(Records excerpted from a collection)
========================================
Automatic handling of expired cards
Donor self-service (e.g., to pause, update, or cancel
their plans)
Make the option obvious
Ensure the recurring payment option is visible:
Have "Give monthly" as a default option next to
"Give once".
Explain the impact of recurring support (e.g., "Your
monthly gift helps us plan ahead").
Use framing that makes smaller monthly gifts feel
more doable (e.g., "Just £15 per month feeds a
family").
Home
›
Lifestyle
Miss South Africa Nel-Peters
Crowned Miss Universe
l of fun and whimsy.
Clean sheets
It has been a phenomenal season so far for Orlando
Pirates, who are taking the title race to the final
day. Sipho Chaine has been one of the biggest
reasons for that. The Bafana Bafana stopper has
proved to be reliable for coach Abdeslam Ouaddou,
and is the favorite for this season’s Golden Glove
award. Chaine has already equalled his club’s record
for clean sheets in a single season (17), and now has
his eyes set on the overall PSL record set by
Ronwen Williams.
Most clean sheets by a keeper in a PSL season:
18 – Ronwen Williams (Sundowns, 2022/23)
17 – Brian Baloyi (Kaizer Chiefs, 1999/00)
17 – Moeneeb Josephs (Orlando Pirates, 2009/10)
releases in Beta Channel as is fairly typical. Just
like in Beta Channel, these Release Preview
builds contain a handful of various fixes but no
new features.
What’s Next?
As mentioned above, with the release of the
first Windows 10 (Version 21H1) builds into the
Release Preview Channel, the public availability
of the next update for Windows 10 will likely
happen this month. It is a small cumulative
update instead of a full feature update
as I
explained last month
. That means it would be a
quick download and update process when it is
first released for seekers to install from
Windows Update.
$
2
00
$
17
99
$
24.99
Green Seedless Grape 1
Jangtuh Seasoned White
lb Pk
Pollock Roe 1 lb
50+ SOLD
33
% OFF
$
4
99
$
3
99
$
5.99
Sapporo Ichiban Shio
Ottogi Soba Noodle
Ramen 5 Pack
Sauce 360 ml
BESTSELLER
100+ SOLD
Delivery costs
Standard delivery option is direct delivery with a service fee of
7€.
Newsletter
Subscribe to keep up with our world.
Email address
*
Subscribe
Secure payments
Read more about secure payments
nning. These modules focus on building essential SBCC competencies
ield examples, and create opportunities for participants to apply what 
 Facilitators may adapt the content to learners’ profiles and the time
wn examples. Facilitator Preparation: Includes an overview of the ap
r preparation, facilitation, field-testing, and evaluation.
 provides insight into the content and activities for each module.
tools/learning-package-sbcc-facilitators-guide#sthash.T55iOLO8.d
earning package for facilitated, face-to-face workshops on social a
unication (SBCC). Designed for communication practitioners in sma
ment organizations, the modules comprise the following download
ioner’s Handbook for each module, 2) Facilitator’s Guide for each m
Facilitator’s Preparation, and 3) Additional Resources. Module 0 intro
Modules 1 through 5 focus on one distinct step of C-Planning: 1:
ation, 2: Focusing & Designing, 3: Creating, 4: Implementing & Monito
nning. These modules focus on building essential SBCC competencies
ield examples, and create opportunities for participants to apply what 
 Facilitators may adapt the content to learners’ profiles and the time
========================================
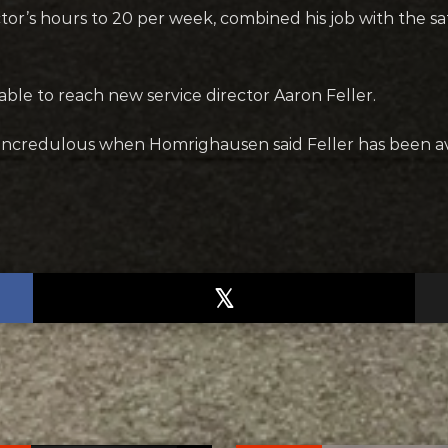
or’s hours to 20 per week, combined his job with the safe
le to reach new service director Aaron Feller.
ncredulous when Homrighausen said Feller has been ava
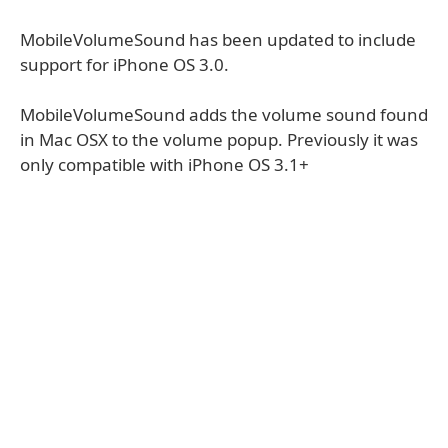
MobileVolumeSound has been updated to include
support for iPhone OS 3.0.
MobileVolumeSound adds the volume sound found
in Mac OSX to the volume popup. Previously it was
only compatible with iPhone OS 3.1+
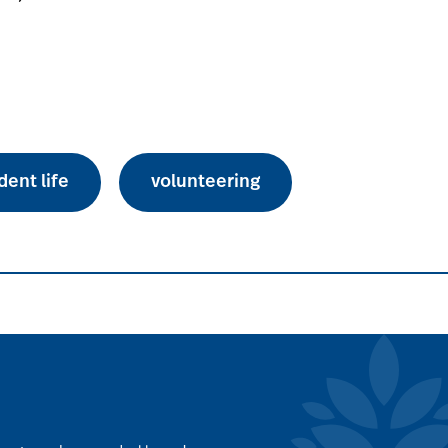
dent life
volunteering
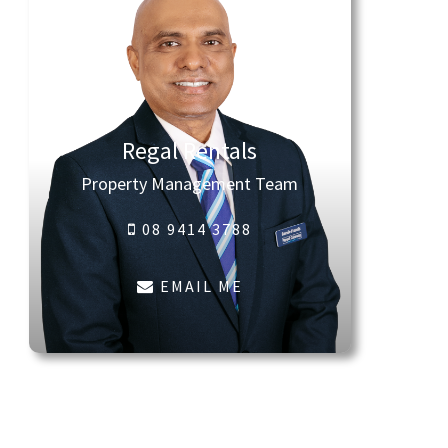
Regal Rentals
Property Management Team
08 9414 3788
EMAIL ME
========================================
_Exercise brief_
Set down exactly the lines of the data above, beginning with the line that has "day. Sipho Chaine has been one of the biggest" and ending with the line that has "ioner’s Handbook for", and no others.

_Result of the exercise_
day. Sipho Chaine has been one of the biggest
reasons for that. The Bafana Bafana stopper has
proved to be reliable for coach Abdeslam Ouaddou,
and is the favorite for this season’s Golden Glove
award. Chaine has already equalled his club’s record
for clean sheets in a single season (17), and now has
his eyes set on the overall PSL record set by
Ronwen Williams.
Most clean sheets by a keeper in a PSL season:
18 – Ronwen Williams (Sundowns, 2022/23)
17 – Brian Baloyi (Kaizer Chiefs, 1999/00)
17 – Moeneeb Josephs (Orlando Pirates, 2009/10)
releases in Beta Channel as is fairly typical. Just
like in Beta Channel, these Release Preview
builds contain a handful of various fixes but no
new features.
What’s Next?
As mentioned above, with the release of the
first Windows 10 (Version 21H1) builds into the
Release Preview Channel, the public availability
of the next update for Windows 10 will likely
happen this month. It is a small cumulative
update instead of a full feature update
as I
explained last month
. That means it would be a
quick download and update process when it is
first released for seekers to install from
Windows Update.
$
2
00
$
17
99
$
24.99
Green Seedless Grape 1
Jangtuh Seasoned White
lb Pk
Pollock Roe 1 lb
50+ SOLD
33
% OFF
$
4
99
$
3
99
$
5.99
Sapporo Ichiban Shio
Ottogi Soba Noodle
Ramen 5 Pack
Sauce 360 ml
BESTSELLER
100+ SOLD
Delivery costs
Standard delivery option is direct delivery with a service fee of
7€.
Newsletter
Subscribe to keep up with our world.
Email address
*
Subscribe
Secure payments
Read more about secure payments
nning. These modules focus on building essential SBCC competencies
ield examples, and create opportunities for participants to apply what 
 Facilitators may adapt the content to learners’ profiles and the time
wn examples. Facilitator Preparation: Includes an overview of the ap
r preparation, facilitation, field-testing, and evaluation.
 provides insight into the content and activities for each module.
tools/learning-package-sbcc-facilitators-guide#sthash.T55iOLO8.d
earning package for facilitated, face-to-face workshops on social a
unication (SBCC). Designed for communication practitioners in sma
ment organizations, the modules comprise the following download
ioner’s Handbook for each module, 2) Facilitator’s Guide for each m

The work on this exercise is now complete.